The prior's income must then have been inconsiderable and shortly after this the Priory fell into decay. In the evidence given before the Royal Commissioners sent to Jersey in 1581, it is stated that the Priory of St Helier was "en grand decadence".
In 1551 the military authorities commenced to fortify the Islet but it was not until 1594 that Paul Ivy, the Queen's Engineer, visited Jersey and planned the building of Elizabeth Castle.
The old Abbey Church existed intact until 1651 when, having been converted into a powder magazine, it was blown up by a shot fired from the Town Hill during the siege of the Castle by the Parliamentarians.
Of the history of St Helier during the days of the supremacy of the Abbey there is scarcely anything to chronicle. St Helier could hardly be as yet dignified by the name of a village. It could have been little more than the agglomeration of a few fishermen's thatch covered huts, built around the Chapelle de la Madelaine, one of those primitive chapels, similar to the Fishermen's Chapel at St Brelade.

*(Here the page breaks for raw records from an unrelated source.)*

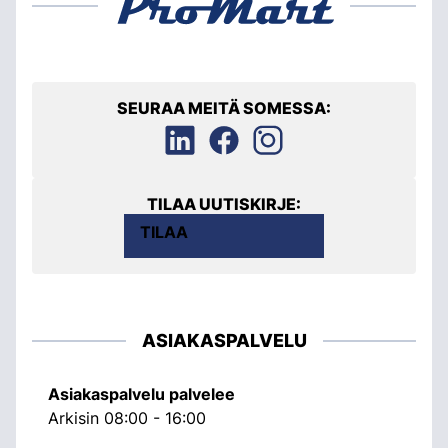
SEURAA MEITÄ SOMESSA:
TILAA UUTISKIRJE:
TILAA
ASIAKASPALVELU
Asiakaspalvelu palvelee
Arkisin 08:00 - 16:00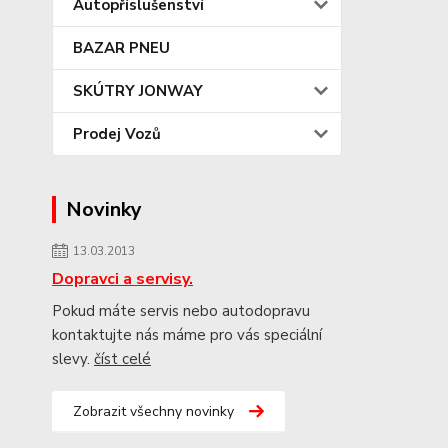
Autopříslušenství
BAZAR PNEU
SKÚTRY JONWAY
Prodej Vozů
Novinky
13.03.2013
Dopravci a servisy.
Pokud máte servis nebo autodopravu
kontaktujte nás máme pro vás speciální
slevy.
číst celé
Zobrazit všechny novinky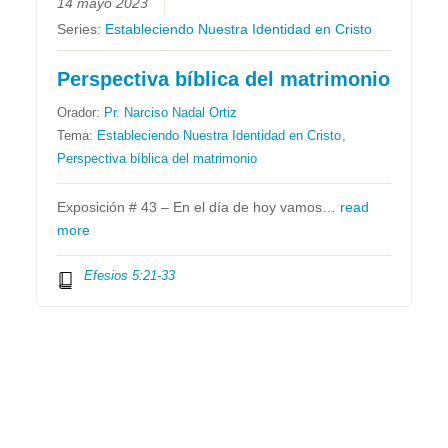
14 mayo 2023
Series:
Estableciendo Nuestra Identidad en Cristo
Perspectiva bíblica del matrimonio
Orador:
Pr. Narciso Nadal Ortiz
Tema:
Estableciendo Nuestra Identidad en Cristo
,
Perspectiva bíblica del matrimonio
Exposición # 43 – En el día de hoy vamos…
read
more
Efesios 5:21-33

The chapel of La Madelaine was situated to the North-West of the present Parish Church, close to the old Rectory, at the corner of the Church Yard bordering Bond Street, the ancient name of which was Chemin de La Madelaine. The Town Hill, which sloped down to the Market Place, formed part of the Fief de La Fosse, and here it was that the inhabitants of St Helier were accustomed to put their sheep to pasture.